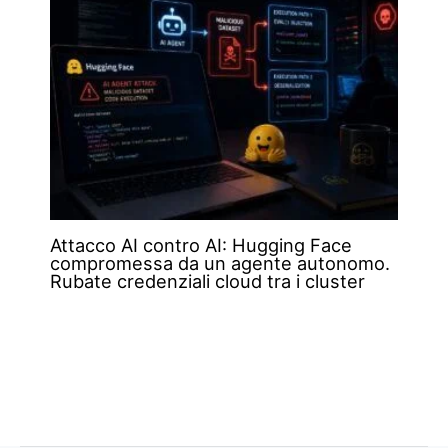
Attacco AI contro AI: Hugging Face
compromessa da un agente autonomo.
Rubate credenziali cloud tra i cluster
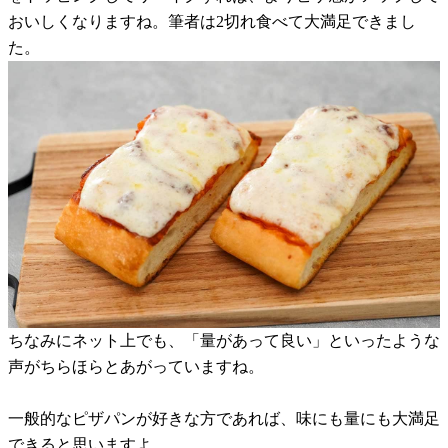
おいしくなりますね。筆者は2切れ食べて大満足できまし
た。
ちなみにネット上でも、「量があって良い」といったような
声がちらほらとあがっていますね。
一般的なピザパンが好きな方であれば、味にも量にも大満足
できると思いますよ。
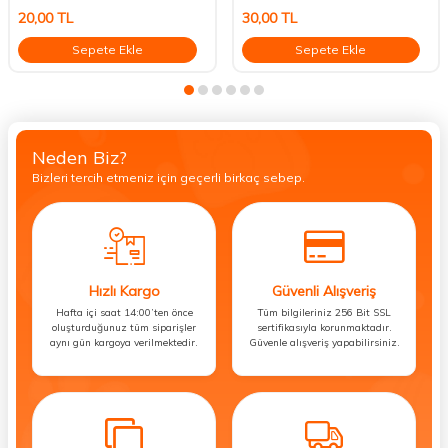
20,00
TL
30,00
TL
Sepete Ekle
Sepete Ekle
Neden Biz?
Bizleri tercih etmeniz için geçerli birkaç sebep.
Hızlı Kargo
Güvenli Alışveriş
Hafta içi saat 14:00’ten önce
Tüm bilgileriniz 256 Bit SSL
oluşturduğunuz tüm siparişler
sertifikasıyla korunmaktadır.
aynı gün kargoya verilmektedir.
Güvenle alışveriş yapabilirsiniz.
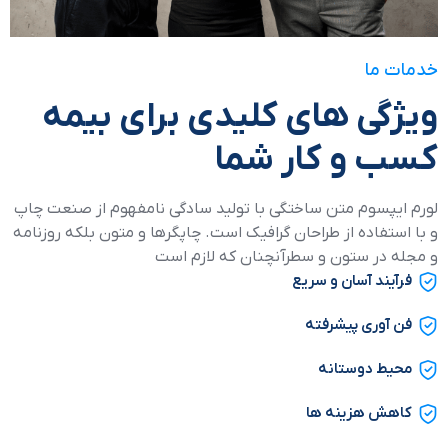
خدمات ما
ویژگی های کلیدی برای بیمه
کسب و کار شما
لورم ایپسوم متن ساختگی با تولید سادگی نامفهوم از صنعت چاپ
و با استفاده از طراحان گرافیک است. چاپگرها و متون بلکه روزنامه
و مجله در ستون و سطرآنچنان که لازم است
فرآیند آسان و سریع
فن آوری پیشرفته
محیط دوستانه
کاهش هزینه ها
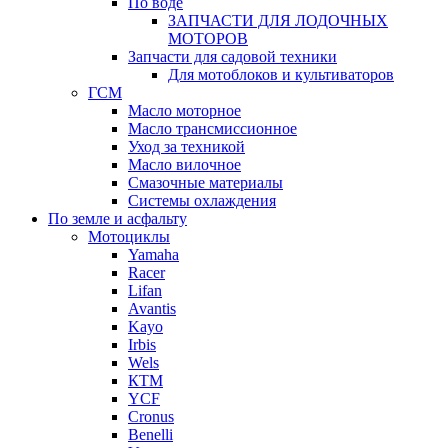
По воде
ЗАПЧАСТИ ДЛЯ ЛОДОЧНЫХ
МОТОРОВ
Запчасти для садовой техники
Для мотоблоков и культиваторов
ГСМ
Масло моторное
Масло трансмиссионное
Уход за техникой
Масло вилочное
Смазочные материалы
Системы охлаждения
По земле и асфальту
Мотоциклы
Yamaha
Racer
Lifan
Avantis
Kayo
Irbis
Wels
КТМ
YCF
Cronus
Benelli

== Task statement ==
Look over the entries above. Copy every line that contains the word "Масло".

== Exercise answer ==
Масло моторное
Масло трансмиссионное
Масло вилочное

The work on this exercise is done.